The Federal Labor Relations Authority will move forward with controversial plans to allow dues-paying employees to cancel automatic payments to their unions at any time, rather than the once annual window they have now.
The decision stems from a request made by the Office of Personnel Management, which asked the authority to review how the 2018 Supreme Court decision, Janus v. AFSCME Council 31, might apply to existing policies on federal employees and their union dues.
Under Janus, the Supreme Court determined requiring public sector employees to pay union dues was a violation of their First Amendment rights. The decision was mostly seen as a blow for state and local public sector employees. Federal employees who are a part of a bargaining unit don’t have to become dues-paying members unless they want to.
But OPM asked for clarity from the FLRA on this topic, questioning whether the decades-old policy conflicts with the Janus decision and violates federal employees’ First Amendment rights.
Now with the FLRA’s recent 2-1 decision, employees will be able to revoke federal union dues payments at any point during the year, as long as they’ve been in the bargaining unit for a year.
Central to the FLRA’s debate were provisions in the Federal Service Labor-Management Relations Statute, which allow agencies to accept “assignments” from dues-paying bargaining unit members. These employees can elect to have their agencies automatically deduct federal union dues from the paychecks.

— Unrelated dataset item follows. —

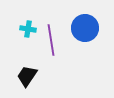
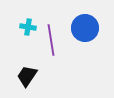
cyan cross: moved 2 px up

The provision further explains, with some exceptions, “any such assignment may not be revoked for a period of one year.”
Under previous FLRA interpretation, that means federal employees generally had one opportunity a year to cancel these automatic payments to their union.

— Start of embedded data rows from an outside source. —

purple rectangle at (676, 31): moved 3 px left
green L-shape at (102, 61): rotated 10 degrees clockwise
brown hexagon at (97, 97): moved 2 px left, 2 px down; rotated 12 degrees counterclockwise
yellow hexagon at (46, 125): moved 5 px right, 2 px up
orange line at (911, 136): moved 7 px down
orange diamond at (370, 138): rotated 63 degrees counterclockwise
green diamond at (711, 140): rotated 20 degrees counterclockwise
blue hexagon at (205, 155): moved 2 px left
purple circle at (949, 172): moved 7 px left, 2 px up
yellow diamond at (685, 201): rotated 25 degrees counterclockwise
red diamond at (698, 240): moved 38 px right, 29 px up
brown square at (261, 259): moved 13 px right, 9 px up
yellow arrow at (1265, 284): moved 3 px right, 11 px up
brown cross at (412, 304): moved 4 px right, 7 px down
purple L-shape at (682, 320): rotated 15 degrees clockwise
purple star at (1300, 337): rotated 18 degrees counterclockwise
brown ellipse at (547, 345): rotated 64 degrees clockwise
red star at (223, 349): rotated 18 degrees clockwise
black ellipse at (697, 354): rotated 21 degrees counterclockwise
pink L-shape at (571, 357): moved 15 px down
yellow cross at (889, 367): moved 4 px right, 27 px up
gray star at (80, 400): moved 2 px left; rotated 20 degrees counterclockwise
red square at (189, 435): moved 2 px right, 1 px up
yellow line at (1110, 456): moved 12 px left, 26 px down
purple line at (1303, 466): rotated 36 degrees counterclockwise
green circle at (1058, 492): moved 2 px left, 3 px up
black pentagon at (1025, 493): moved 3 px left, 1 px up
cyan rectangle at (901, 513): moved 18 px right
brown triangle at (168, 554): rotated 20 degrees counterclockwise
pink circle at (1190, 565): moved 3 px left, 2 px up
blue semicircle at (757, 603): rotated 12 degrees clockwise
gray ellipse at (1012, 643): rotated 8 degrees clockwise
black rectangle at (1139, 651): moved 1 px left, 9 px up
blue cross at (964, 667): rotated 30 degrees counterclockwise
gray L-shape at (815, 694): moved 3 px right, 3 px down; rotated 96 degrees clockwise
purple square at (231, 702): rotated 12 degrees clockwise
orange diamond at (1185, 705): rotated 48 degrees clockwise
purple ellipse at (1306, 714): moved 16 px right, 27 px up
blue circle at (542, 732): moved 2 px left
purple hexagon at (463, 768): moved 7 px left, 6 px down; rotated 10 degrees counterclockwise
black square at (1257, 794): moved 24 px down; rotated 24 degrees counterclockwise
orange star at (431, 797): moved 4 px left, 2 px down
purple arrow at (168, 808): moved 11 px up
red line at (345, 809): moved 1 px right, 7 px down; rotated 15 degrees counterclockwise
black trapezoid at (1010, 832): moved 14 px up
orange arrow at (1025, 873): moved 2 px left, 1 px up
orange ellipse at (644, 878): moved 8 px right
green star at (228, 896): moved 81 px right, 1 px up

But the authority said it disagrees with that interpretation. The labor-management relations statute simply requires a bargaining unit member to have been on board for one year before making federal union dues changes, the FLRA argued.
“In fact, the authority made a policy judgment to impose annual revocation periods after the first year of an assignment,” Colleen Duffy Kiko, FLRA chairman, wrote in Feb. 14 decision. “In other words, notwithstanding previous assertions otherwise, [the statute] neither compels, nor even supports, the existing policy on annual revocation windows. Because it remains our privilege and responsibility to interpret the statute in a manner that is consistent with an efficient and effective government, we cannot allow our decisions or statements to merely rubber-stamp what was said in the past.”

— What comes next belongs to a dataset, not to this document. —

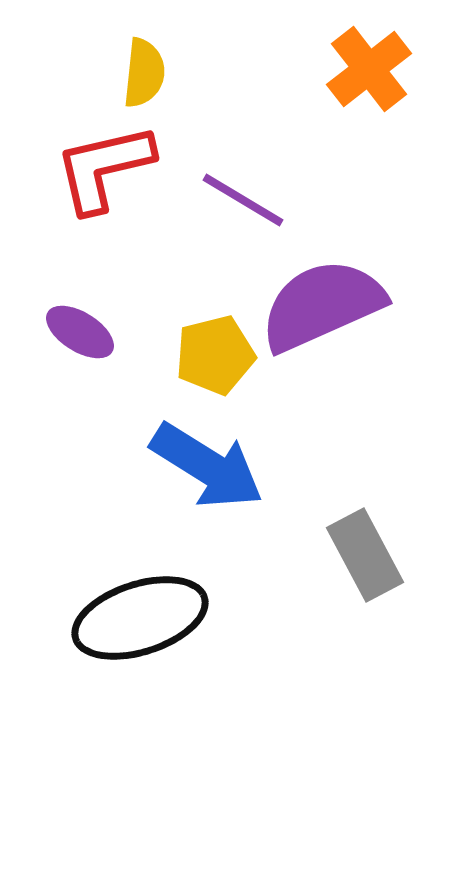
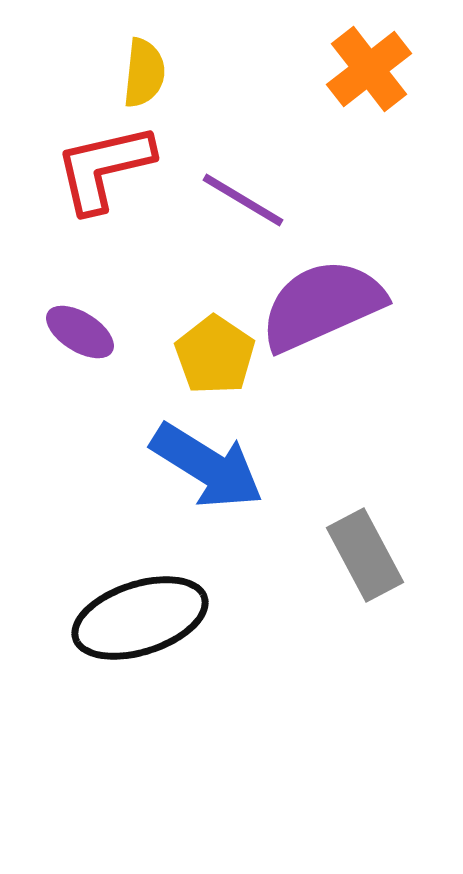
yellow pentagon: rotated 24 degrees counterclockwise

Pieces of the 39-year-old policy will be reversed after appropriate notice-and-comment rulemaking, the FLRA said last week, though the authority won’t adopt OPM’s proposed policy changes in full.
“The regulation will be designed to further important policies underlying the statute, such as robustly protecting employees’ rights and freedoms, and guarding unions’ institutional interests in a clear and effective procedure for collecting dues,” the FLRA decision reads. “Nevertheless, we recognize that the interests of bargaining‑unit employees and unions are not one and the same when employees want to discontinue financial support to unions by stopping dues payments.”
The National Treasury Employees Union will challenge the FLRA’s decision in the U.S. Court of Appeals for the District of Columbia Circuit. The union filed its petition Tuesday in court.
“There is only one reason to change one-year dues collection agreements and that is to try and harm unions,” Tony Reardon, NTEU national president, said Tuesday. “This action reveals in stark terms just how determined the administration is to roll back the rights and benefits of federal employees.”
The lone Democratic member on the authority, Ernest DuBester, argued the authority’s decision fundamentally contradicts the “principles and purposes” of the labor-management relations statue, as well as several years of FLRA precedent.
“The majority’s decision today constitutes the sort of judicial activism that is squarely inconsistent with the authority’s decision-making responsibilities under our statute,” DuBester wrote. “The request for a policy statement ostensibly giving rise to the majority’s decision relies upon a Supreme Court decision that, by its own terms, has nothing to do with federal-sector labor relations. Nevertheless, the majority seizes this fabricated opportunity to reverse the authority’s well-reasoned precedent.”
The American Federation of Government offered similar criticism.
“The authority’s decision is just another step toward the administration’s goal of busting unions and making it even harder for rank-and-file federal employees to speak up, defend their rights and serve the American people,” Everett Kelley, AFGE national secretary-treasurer, said Tuesday in a statement. “This merit-less decision flies in the faces of decades of settled and well-reasoned legal precedent in an activist effort to divide federal employees from their unions.”